Microsoft has an excellent library for parallel programming in .NET. However, there’s a strange problem with nested parallel loops. Consider this sample code:
void MultiplyMatrices(int size, double[,] m1, double[,] m2, double[,] result) { Parallel.For(0, size, i => { for (int j = 0; j < size; j++) { result[i, j] = 0; for (int k = 0; k < size; k++) { result[i, j] += m1[i, k] * m2[k, j]; } } }); }
Why aren’t all the loops turned into parallel loops? The documentation says that you should not convert the inner loops into parallel loops because it will degrade performance. This makes sense because there’s a significant cost to run the loop body through the scheduler, particularly in this example where it’s doing a cheap multiply. But what happens if the work in the inner loop is expensive? Then you would want to run the inner loops in parallel, too. So it really depends on how expensive the work is relative to the cost of using Parallel.For.

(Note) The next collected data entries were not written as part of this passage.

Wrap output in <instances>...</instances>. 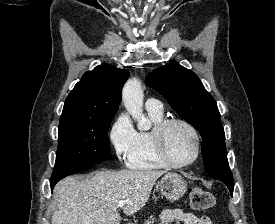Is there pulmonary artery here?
<instances>
[{
  "instance_id": "pulmonary-artery-1",
  "label": "pulmonary artery",
  "mask_w": 275,
  "mask_h": 224,
  "mask_svg": "<svg viewBox=\"0 0 275 224\" xmlns=\"http://www.w3.org/2000/svg\"><path fill=\"white\" fill-rule=\"evenodd\" d=\"M145 106H146L147 110L163 111L162 103L158 99H155V98L147 99Z\"/></svg>"
}]
</instances>
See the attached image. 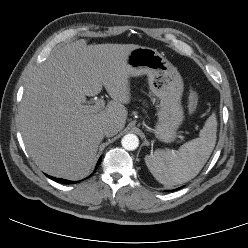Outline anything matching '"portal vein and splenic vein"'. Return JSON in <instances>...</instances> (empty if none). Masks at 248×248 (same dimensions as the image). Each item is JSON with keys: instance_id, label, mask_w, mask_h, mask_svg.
I'll return each instance as SVG.
<instances>
[{"instance_id": "18ae733b", "label": "portal vein and splenic vein", "mask_w": 248, "mask_h": 248, "mask_svg": "<svg viewBox=\"0 0 248 248\" xmlns=\"http://www.w3.org/2000/svg\"><path fill=\"white\" fill-rule=\"evenodd\" d=\"M81 108L90 110L92 112H97V111H101L104 109L105 107V102L102 99H98L96 101L93 102V104L91 105H80Z\"/></svg>"}]
</instances>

I would like to write a library of matrix operations that I can reuse in my code. Therefore, this MatrixMultiply method should take a delegate parameter and use that in the loop body. Now I won’t know whether or not I should use parallel loops. Or, what if I compose several matrix operations, each of which uses some parallel loops? Performance may actually degrade because I’m using too much parallelism.
The problem with the parallel library is that the operations aren’t composable. To be fair, I would have shipped the same parallel library because I don’t know how to solve this problem either. One crude idea is to limit parallelism to a small number based on the number of available CPUs. You maintain the nesting level of these parallel loops in the environment somehow (like nested transactions). At some point, it’s not worth doing things in parallel anymore, so convert the parallel loops into normal, serial loops. I assume the Fortran folks have already figured out some solution. I’ll post it when I find it.